Years of suburban dwelling have taken the edge of my mother's Bronx accent, but the somewhat weary voice on the other end of the line replies knowingly, "Uh huh. I figured as much."

Ryan Friedman

You're in your father's Lincoln, or a minibus, or some other piece of shit that's on its last leg. Your goal is an ambitious one: Thousands of miles. You started in California. You spent the morning there and in Nevada where you squinted as the desert sun pounded through your windshield. It was the afternoon when I-40 finally spit you out of Nevada into red and dusty Utah, and you felt good but restless. The excitement in your stomach is like electricity and you think you might explode if you don't stick your head out the window and let out a war cry of some sort: A howl, or a yehaa, or a yahoo or maybe just a good old-fashioned scream. So you do and you feel better.

You're in Nebraska now. You've spent half the day staring out a window at a landscape of mainly flatness and you're starting to lose it because the view is the same as it was 21 minutes ago and the endlessly repeating scenery seems to protract each mile and push Vermont a little closer to the Atlantic. So you look at the sky. It's spotted with clouds, but it's still blue and lovely as the skies of road trips always should be. Then you look around at the RVs and civics and pickups that have been keeping you company on the highway and you start staring at a girl in a Pathfinder. She's a passenger like you are. You imagine that she and her shipmates are on their way to Epcot, or Yellowstone, or somewhere. You don't know for sure where they're going, but you know for sure where they're not going, because you can just tell. And then you notice the passenger glancing at the sky so your head turns upward once again. And though you and the passenger are staring at the same American sky the sky you see is slightly different from the one she sees. Because you're on your way to Vermont and you know that just beyond those patches of clouds is a secret sky. It's a sky of endless possibility and it belongs to just you and the others who couldn't resist the pull of Coventry.

And maybe you're in search of a spiritually radical experience so your going to Coventry because that's as good a place as any to search for the spiritually radical. Or perhaps your expectations are less quixotic and all you seek is pleasure. The sweet and simple joy that only good live music can provide, or the profound pleasure that comes from being reunited with a familiar face, or any of the other pleasure options that will surely be available in abundance at Coventry, but are too numerous to mention here. Or you're going to Coventry because if you miss the bust out that you know in your bones is coming you will be unable to stop yourself from locating the nearest breakable object and smashing it to smithereens when you find out they played Harpua or Gamehendge and you want to avoid that awkward moment that surely will follow when your date, or mother, or roommate asks you why you just smashed the remote control into tiny little pieces. Or you're going because following Phish is just what you do and you have no other place to be, or because Coventry is simply the next stop before somewhere else. Or you're going because you simply have to be there. You simply have to be there in person to say good-bye. And when it has just ended and the Vermont woods have just swallowed the last notes Phish will ever play you won't really know what to do with yourself. You'll be confused and overwhelmed and you'll sit down and take a deep breath of air that I imagine stinks of maple syrup and though you'll be sad you'll know that where you are is the only place you want to be.

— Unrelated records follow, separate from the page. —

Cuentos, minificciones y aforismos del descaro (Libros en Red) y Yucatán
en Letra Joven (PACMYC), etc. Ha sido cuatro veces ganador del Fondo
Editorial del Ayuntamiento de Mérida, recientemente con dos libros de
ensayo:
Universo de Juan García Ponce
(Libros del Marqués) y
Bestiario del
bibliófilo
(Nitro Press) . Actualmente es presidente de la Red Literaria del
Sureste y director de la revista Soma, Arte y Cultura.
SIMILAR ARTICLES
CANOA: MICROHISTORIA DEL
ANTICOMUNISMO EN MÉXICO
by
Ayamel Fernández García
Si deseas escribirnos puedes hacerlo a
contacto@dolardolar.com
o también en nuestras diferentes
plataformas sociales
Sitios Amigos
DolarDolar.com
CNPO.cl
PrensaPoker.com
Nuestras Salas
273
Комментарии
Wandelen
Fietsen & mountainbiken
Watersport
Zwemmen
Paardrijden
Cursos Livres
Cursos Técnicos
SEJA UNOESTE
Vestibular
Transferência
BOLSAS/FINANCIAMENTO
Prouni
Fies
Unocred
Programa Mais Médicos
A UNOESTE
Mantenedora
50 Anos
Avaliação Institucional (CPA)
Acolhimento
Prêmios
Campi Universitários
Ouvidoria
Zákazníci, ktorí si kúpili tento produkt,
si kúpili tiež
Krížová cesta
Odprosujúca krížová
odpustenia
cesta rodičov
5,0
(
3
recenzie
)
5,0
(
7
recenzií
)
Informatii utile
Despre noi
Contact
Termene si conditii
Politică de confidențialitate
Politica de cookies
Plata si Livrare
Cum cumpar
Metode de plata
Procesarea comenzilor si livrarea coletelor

As for me I'm not going to make Vermont this time because I can't quit another job, or blow off another exam, or break up with another girlfriend to follow a band across the country, although God knows I want to. But God has proven merciful and has made a terribly difficult decision a little easier. So on August 15th I'll be in Irvine an hour away from my home in Los Angeles and I'll be experiencing Coventry in a movie theater. I'll have a package of Sour Patch kids in my lap and 32oz. diet soda in the cup holder of my stadium style seat and it won't be the same. So every now and then I'll close my eyes, take a deep breath and pretend the air I'm breathing smells like maple syrup.